Normal subgroups in groups of odd order
Let $N$ be a cyclic group of prime order, and let $A$ be any group of automorphisms of $N$. Then the orbits of $N\setminus\{e\}$ under $A$ all have the same size. (The proof is easy, based on the fact that every element of $N\setminus\{e\}$ is a generator of $N$, and hence every element of $N\setminus\{e\}$ is a power of every other element.) Note that this holds for your counterexample: all the orbits have size $q$.
In particular, if $N$ is a normal subgroup of $G$, then taking $A$ to be $G$ acting by conjugation, we see that all conjugacy classes in $N\setminus\{e\}$ have the same size. Furthermore, if $N$ has odd order, then all these conjugacy classes have odd size. Finally, if the order of $N$ is a Fermat prime, then the only odd divisor of $\#N-1$ is 1. Therefore every element of $N$ is its own conjugacy class, hence is in the center.
(PS: No way I could have answered this question if you hadn't written it so well!)
Yes this holds for Fermat primes. You need the following observation. This is sometimes called the $N/C$ Theorem.
Lemma Let $G$ be a group with a subgroup $H$, then $N_G(H)/C_G(H)$ embeds homomorphically into Aut$(H)$.
Here $N_G(H)=\{g \in G : gH=Hg\}$, the normalizer of $H$ in $G$ and $C_G(H)=\{g \in G : gh=hg \text { for all } h\in H\}$, the centralizer of $H$ in $G$.
Now let us apply this to the situation where $N=H$ is normal, $|N|=$ Fermat-prime and $|G|$ is odd. Then $N_G(N)=G$ because of the normality of $N$. And since $N$ is cyclic, |Aut$(N)|$ is a power of $2$ (in fact $|N|-1$). It follows from the $N/C$ theorem that $|G/C_G(N)|$ is a power of $2$. But obviously it also divides $|G|$, which is odd. This can only be when $G=C_G(N)$, that is $N \subseteq Z(G)$.
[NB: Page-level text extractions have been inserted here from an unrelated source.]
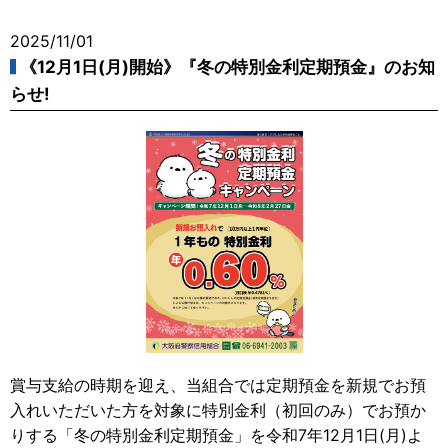
2025/11/01
《12月1日(月)開始》『冬の特別金利定期預金』のお知
らせ!
賞与支給の時期を迎え、当組合では定期預金を新規でお預
入れいただいた方を対象に特別金利（初回のみ）でお預か
りする「冬の特別金利定期預金」を令和7年12月1日(月)よ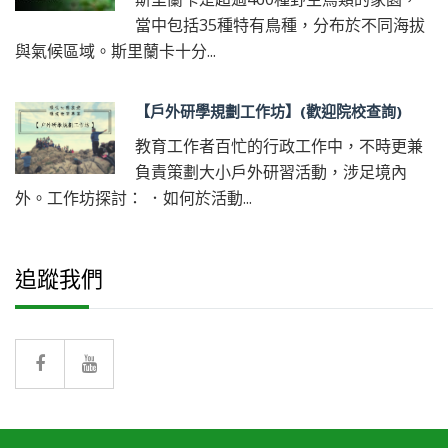
當中包括35種特有鳥種，分布於不同海拔
與氣候區域。斯里蘭卡十分...
【戶外研學規劃工作坊】(歡迎院校查詢)
教育工作者百忙的行政工作中，不時更兼
負責策劃大小戶外研習活動，涉足境內
外。工作坊探討： ．如何於活動...
追蹤我們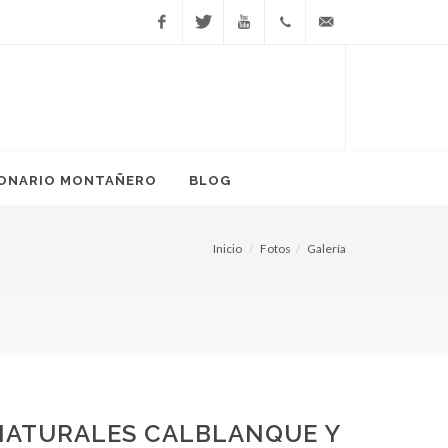
Facebook
Twitter
YouTube
666
info@ponteenmarcha.
81 17
38
IONARIO MONTAÑERO
BLOG
Inicio
Fotos
Galería
Senderismo: la guía def
 NATURALES CALBLANQUE Y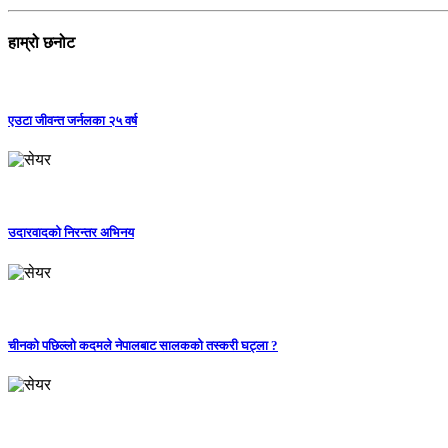
हाम्रो छनोट
एउटा जीवन्त जर्नलका २५ वर्ष
उदारवादको निरन्तर अभिनय
चीनको पछिल्लो कदमले नेपालबाट सालकको तस्करी घट्ला ?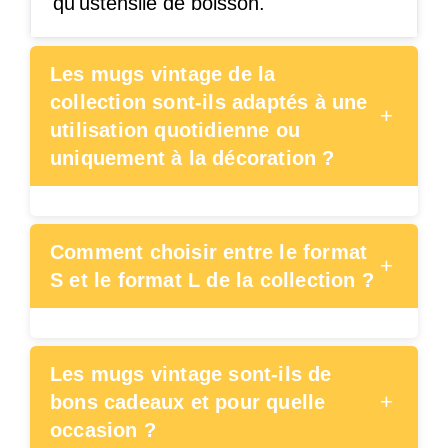
qu'ustensile de boisson.
Les mugs vintage de la
collection sont-ils adaptés à une
+
utilisation quotidienne ou
uniquement à la décoration ?
Comment choisir entre le format
+
S et le format L de la collection ?
Les mugs vintage sont-ils de
+
bons cadeaux et pour quelle
occasion ?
So how do you prove the lemma? Let me give a sketch and leave the details with you: $N_G(H)$ acts as automorphisms on $H$ by conjugation. The kernel of the action is $C_G(H)$.
Generalizations:
Proposition 1 Let $G$ be a finite group, $N$ a normal subgroup of prime order $p$, with gcd$(|G|,p-1)=1$, then $N \subseteq Z(G)$.
Note that this holds for $p=2$: a normal subgroup of order $2$ must be central.
Proposition 2 Let $G$ be a finite group, $N$ a normal subgroup of prime order $p$, where $p$ is the smallest prime dividing $|G|$. Then $N \subseteq Z(G)$.